Now, let's say our Linux Kernel is using the AARCH64 execution state. Thus, when it execute the smc instruction, the handler on the address VBAR_EL3 + 0x400 will be executed.
Now let us understand the significance of some of the important registers of ARMv8 that are required to handle the exceptions and switch world.

Registers for handling exceptions

1. SPSR_ELn (Saved Program Status Register)

When taking an exception, the processor state is stored in the relevant Saved Program Status
Register (SPSR), in a similar way to the CPSR in ARMv7. The SPSR holds the value of PSTATE
before taking an exception and is used to restore the value of PSTATE when executing an
exception return.
For more info on the significance of each bit, check the Architectural Reference Manual given in the References below at the end.

2. ELR_ELn (Exception Link Register)

The Exception Link Register holds the address to return to after an exception. 
Thus, both the SPSR and ELR register are necessary, while returning from the exception handler.

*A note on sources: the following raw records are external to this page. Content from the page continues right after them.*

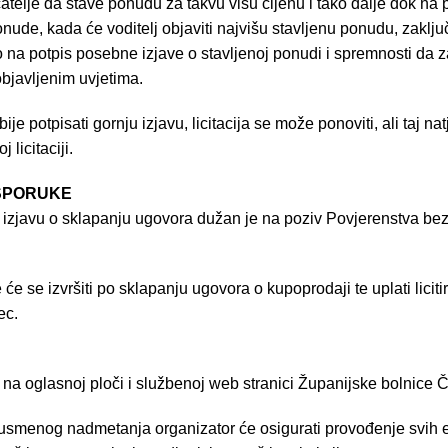
catelje da stave ponudu za takvu višu cijenu i tako dalje dok na
de, kada će voditelj objaviti najvišu stavljenu ponudu, zaključiti
vio na potpis posebne izjave o stavljenoj ponudi i spremnosti da
bjavljenim uvjetima.
je potpisati gornju izjavu, licitacija se može ponoviti, ali taj na
licitaciji.
 ISPORUKE
ao izjavu o sklapanju ugovora dužan je na poziv Povjerenstva bez
e se izvršiti po sklapanju ugovora o kupoprodaji te uplati liciti
ec.
e na oglasnoj ploči i službenoj web stranici Županijske bolnice 
usmenog nadmetanja organizator će osigurati provođenje svih e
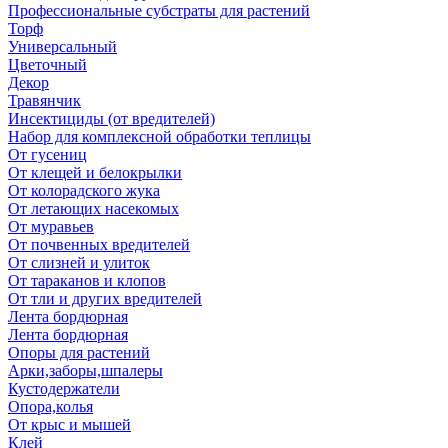
Профессиональные субстраты для растений
Торф
Универсальный
Цветочный
Декор
Травянчик
Инсектициды (от вредителей)
Набор для комплексной обработки теплицы
От гусениц
От клещей и белокрылки
От колорадского жука
От летающих насекомых
От муравьев
От почвенных вредителей
От слизней и улиток
От тараканов и клопов
От тли и других вредителей
Лента бордюрная
Лента бордюрная
Опоры для растений
Арки,заборы,шпалеры
Кустодержатели
Опора,колья
От крыс и мышей
Клей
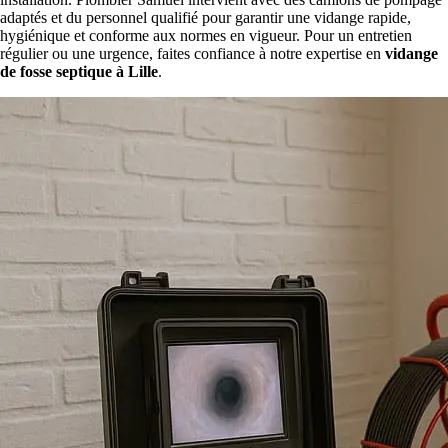
adaptés et du personnel qualifié pour garantir une vidange rapide,
hygiénique et conforme aux normes en vigueur. Pour un entretien
régulier ou une urgence, faites confiance à notre expertise en
vidange
de fosse septique à Lille
.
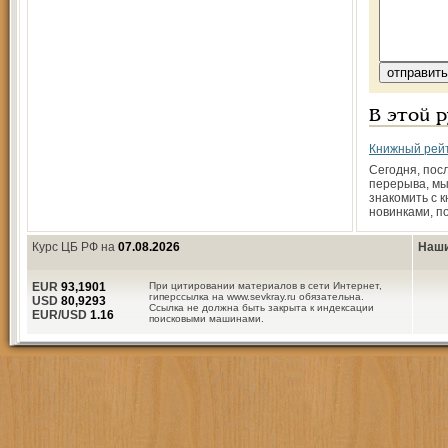
В этой 
Книжный рей
Сегодня, пос
перерыва, мы
знакомить с 
новинками, п
Курс ЦБ РФ на
07.08.2026
Наши
EUR
93,1901
При цитировании материалов в сети Интернет,
гиперссылка на www.sevkray.ru обязательна.
USD
80,9293
Ссылка не должна быть закрыта к индексации
EUR/USD
1.16
поисковыми машинами.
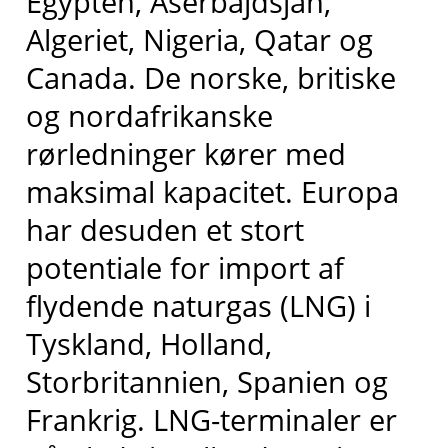
Egypten, Aserbajdsjan,
Algeriet, Nigeria, Qatar og
Canada. De norske, britiske
og nordafrikanske
rørledninger kører med
maksimal kapacitet. Europa
har desuden et stort
potentiale for import af
flydende naturgas (LNG) i
Tyskland, Holland,
Storbritannien, Spanien og
Frankrig. LNG-terminaler er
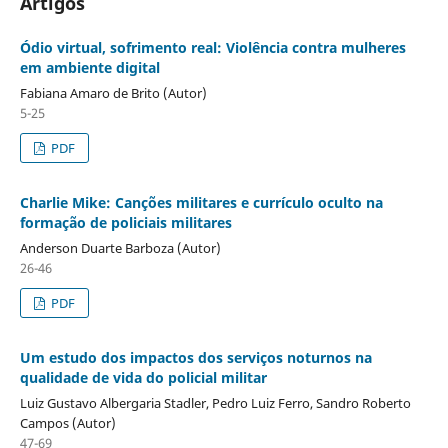
Artigos
Ódio virtual, sofrimento real: Violência contra mulheres
em ambiente digital
Fabiana Amaro de Brito (Autor)
5-25
PDF
Charlie Mike: Canções militares e currículo oculto na
formação de policiais militares
Anderson Duarte Barboza (Autor)
26-46
PDF
Um estudo dos impactos dos serviços noturnos na
qualidade de vida do policial militar
Luiz Gustavo Albergaria Stadler, Pedro Luiz Ferro, Sandro Roberto
Campos (Autor)
47-69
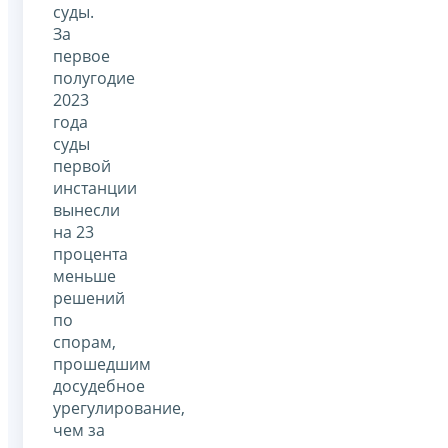
суды.
За
первое
полугодие
2023
года
суды
первой
инстанции
вынесли
на 23
процента
меньше
решений
по
спорам,
прошедшим
досудебное
урегулирование,
чем за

The figure shows what would happen if the processor core have to serve some interrupt while it is in EL0.

3. ESR_ELn (Exception Syndrome Register)

The Exception Syndrome Register, ESR_ELn, contains information which allows the exception handler to determine the reason for the exception. It is updated only for synchronous exceptions and SError. 
Bits [31:26] of ESR_ELn indicate the exception class which allows the handler to distinguish between the various possible exception causes
Bits [24:0] form the Instruction Specific Syndrome (ISS) field containing information specific to that exception type. For example, when a system call instruction (SVC, HVC or SMC) is executed, the field contains the immediate value associated with the opcode such as 0x123456 for SVC 0x123456.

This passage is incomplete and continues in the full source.